**Provided records:**

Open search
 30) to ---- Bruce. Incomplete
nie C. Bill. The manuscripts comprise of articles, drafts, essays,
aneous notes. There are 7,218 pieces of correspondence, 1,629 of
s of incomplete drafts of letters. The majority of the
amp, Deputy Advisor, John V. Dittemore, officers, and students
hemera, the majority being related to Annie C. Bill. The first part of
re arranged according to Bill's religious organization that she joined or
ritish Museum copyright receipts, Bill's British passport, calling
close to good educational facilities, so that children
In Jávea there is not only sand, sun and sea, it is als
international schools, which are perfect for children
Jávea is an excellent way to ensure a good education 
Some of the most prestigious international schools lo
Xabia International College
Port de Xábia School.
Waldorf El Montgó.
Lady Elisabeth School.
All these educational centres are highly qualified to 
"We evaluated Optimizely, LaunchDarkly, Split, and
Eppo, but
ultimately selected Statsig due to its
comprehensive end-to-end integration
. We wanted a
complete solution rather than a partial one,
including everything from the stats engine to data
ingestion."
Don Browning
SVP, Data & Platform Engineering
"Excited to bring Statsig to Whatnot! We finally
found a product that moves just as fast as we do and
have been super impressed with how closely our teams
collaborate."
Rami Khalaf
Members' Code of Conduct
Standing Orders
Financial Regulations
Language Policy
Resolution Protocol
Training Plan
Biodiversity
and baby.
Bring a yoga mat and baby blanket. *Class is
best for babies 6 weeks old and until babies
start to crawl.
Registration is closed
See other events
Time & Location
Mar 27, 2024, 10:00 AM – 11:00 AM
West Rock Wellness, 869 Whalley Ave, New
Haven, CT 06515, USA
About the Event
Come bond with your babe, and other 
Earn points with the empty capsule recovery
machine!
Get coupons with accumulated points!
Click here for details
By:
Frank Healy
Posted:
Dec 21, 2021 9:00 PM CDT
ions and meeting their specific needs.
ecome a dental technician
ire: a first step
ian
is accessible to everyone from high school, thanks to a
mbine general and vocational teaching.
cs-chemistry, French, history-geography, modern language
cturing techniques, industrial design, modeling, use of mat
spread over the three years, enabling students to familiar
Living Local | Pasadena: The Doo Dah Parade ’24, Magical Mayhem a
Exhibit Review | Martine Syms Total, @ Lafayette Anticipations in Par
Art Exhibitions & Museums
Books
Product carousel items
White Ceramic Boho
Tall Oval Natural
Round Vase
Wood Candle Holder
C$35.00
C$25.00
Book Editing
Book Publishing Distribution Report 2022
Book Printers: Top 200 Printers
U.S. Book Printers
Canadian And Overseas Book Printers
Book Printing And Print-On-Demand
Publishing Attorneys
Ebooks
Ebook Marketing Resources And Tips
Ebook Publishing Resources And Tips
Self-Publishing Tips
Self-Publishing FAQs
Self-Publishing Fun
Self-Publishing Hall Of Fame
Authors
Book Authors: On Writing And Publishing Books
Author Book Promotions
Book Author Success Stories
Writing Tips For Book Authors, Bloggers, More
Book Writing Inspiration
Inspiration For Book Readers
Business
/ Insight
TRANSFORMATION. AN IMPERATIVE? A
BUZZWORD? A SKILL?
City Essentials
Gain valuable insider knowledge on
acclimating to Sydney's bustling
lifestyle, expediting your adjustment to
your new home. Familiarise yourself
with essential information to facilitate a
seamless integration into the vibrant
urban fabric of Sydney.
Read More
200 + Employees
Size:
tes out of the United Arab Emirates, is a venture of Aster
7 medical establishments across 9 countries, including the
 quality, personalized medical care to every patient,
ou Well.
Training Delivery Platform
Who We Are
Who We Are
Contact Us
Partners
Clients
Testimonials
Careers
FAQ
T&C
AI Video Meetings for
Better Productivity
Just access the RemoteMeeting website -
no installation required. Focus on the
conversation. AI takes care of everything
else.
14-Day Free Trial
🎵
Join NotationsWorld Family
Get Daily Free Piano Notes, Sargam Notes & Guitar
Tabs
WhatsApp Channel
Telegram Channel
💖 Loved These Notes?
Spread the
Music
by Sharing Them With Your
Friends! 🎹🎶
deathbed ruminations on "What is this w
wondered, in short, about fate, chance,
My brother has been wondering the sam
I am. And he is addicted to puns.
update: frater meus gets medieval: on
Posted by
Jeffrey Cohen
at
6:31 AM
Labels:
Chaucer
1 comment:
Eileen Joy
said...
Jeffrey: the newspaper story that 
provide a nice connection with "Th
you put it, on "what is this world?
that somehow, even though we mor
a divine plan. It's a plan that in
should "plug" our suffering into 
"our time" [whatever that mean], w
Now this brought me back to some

**Directions:** The listing is to be retyped in full, exactly as shown.

**Expected answer:**
Open search
 30) to ---- Bruce. Incomplete
nie C. Bill. The manuscripts comprise of articles, drafts, essays,
aneous notes. There are 7,218 pieces of correspondence, 1,629 of
s of incomplete drafts of letters. The majority of the
amp, Deputy Advisor, John V. Dittemore, officers, and students
hemera, the majority being related to Annie C. Bill. The first part of
re arranged according to Bill's religious organization that she joined or
ritish Museum copyright receipts, Bill's British passport, calling
close to good educational facilities, so that children
In Jávea there is not only sand, sun and sea, it is als
international schools, which are perfect for children
Jávea is an excellent way to ensure a good education 
Some of the most prestigious international schools lo
Xabia International College
Port de Xábia School.
Waldorf El Montgó.
Lady Elisabeth School.
All these educational centres are highly qualified to 
"We evaluated Optimizely, LaunchDarkly, Split, and
Eppo, but
ultimately selected Statsig due to its
comprehensive end-to-end integration
. We wanted a
complete solution rather than a partial one,
including everything from the stats engine to data
ingestion."
Don Browning
SVP, Data & Platform Engineering
"Excited to bring Statsig to Whatnot! We finally
found a product that moves just as fast as we do and
have been super impressed with how closely our teams
collaborate."
Rami Khalaf
Members' Code of Conduct
Standing Orders
Financial Regulations
Language Policy
Resolution Protocol
Training Plan
Biodiversity
and baby.
Bring a yoga mat and baby blanket. *Class is
best for babies 6 weeks old and until babies
start to crawl.
Registration is closed
See other events
Time & Location
Mar 27, 2024, 10:00 AM – 11:00 AM
West Rock Wellness, 869 Whalley Ave, New
Haven, CT 06515, USA
About the Event
Come bond with your babe, and other 
Earn points with the empty capsule recovery
machine!
Get coupons with accumulated points!
Click here for details
By:
Frank Healy
Posted:
Dec 21, 2021 9:00 PM CDT
ions and meeting their specific needs.
ecome a dental technician
ire: a first step
ian
is accessible to everyone from high school, thanks to a
mbine general and vocational teaching.
cs-chemistry, French, history-geography, modern language
cturing techniques, industrial design, modeling, use of mat
spread over the three years, enabling students to familiar
Living Local | Pasadena: The Doo Dah Parade ’24, Magical Mayhem a
Exhibit Review | Martine Syms Total, @ Lafayette Anticipations in Par
Art Exhibitions & Museums
Books
Product carousel items
White Ceramic Boho
Tall Oval Natural
Round Vase
Wood Candle Holder
C$35.00
C$25.00
Book Editing
Book Publishing Distribution Report 2022
Book Printers: Top 200 Printers
U.S. Book Printers
Canadian And Overseas Book Printers
Book Printing And Print-On-Demand
Publishing Attorneys
Ebooks
Ebook Marketing Resources And Tips
Ebook Publishing Resources And Tips
Self-Publishing Tips
Self-Publishing FAQs
Self-Publishing Fun
Self-Publishing Hall Of Fame
Authors
Book Authors: On Writing And Publishing Books
Author Book Promotions
Book Author Success Stories
Writing Tips For Book Authors, Bloggers, More
Book Writing Inspiration
Inspiration For Book Readers
Business
/ Insight
TRANSFORMATION. AN IMPERATIVE? A
BUZZWORD? A SKILL?
City Essentials
Gain valuable insider knowledge on
acclimating to Sydney's bustling
lifestyle, expediting your adjustment to
your new home. Familiarise yourself
with essential information to facilitate a
seamless integration into the vibrant
urban fabric of Sydney.
Read More
200 + Employees
Size:
tes out of the United Arab Emirates, is a venture of Aster
7 medical establishments across 9 countries, including the
 quality, personalized medical care to every patient,
ou Well.
Training Delivery Platform
Who We Are
Who We Are
Contact Us
Partners
Clients
Testimonials
Careers
FAQ
T&C
AI Video Meetings for
Better Productivity
Just access the RemoteMeeting website -
no installation required. Focus on the
conversation. AI takes care of everything
else.
14-Day Free Trial
🎵
Join NotationsWorld Family
Get Daily Free Piano Notes, Sargam Notes & Guitar
Tabs
WhatsApp Channel
Telegram Channel
💖 Loved These Notes?
Spread the
Music
by Sharing Them With Your
Friends! 🎹🎶
deathbed ruminations on "What is this w
wondered, in short, about fate, chance,
My brother has been wondering the sam
I am. And he is addicted to puns.
update: frater meus gets medieval: on
Posted by
Jeffrey Cohen
at
6:31 AM
Labels:
Chaucer
1 comment:
Eileen Joy
said...
Jeffrey: the newspaper story that 
provide a nice connection with "Th
you put it, on "what is this world?
that somehow, even though we mor
a divine plan. It's a plan that in
should "plug" our suffering into 
"our time" [whatever that mean], w
Now this brought me back to some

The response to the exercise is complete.